<<<<
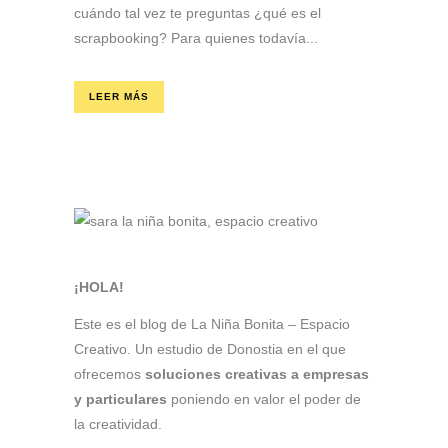
cuándo tal vez te preguntas ¿qué es el
scrapbooking? Para quienes todavía...
LEER MÁS
¡HOLA!
Este es el blog de La Niña Bonita – Espacio
Creativo. Un estudio de Donostia en el que
ofrecemos
soluciones creativas a empresas
y particulares
poniendo en valor el poder de
la creatividad.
>>>>
■ Problem to solve:
Repeat every line of the data above exactly, but drop the pictures.

■ Result below:
cuándo tal vez te preguntas ¿qué es el
scrapbooking? Para quienes todavía...
LEER MÁS
¡HOLA!
Este es el blog de La Niña Bonita – Espacio
Creativo. Un estudio de Donostia en el que
ofrecemos
soluciones creativas a empresas
y particulares
poniendo en valor el poder de
la creatividad.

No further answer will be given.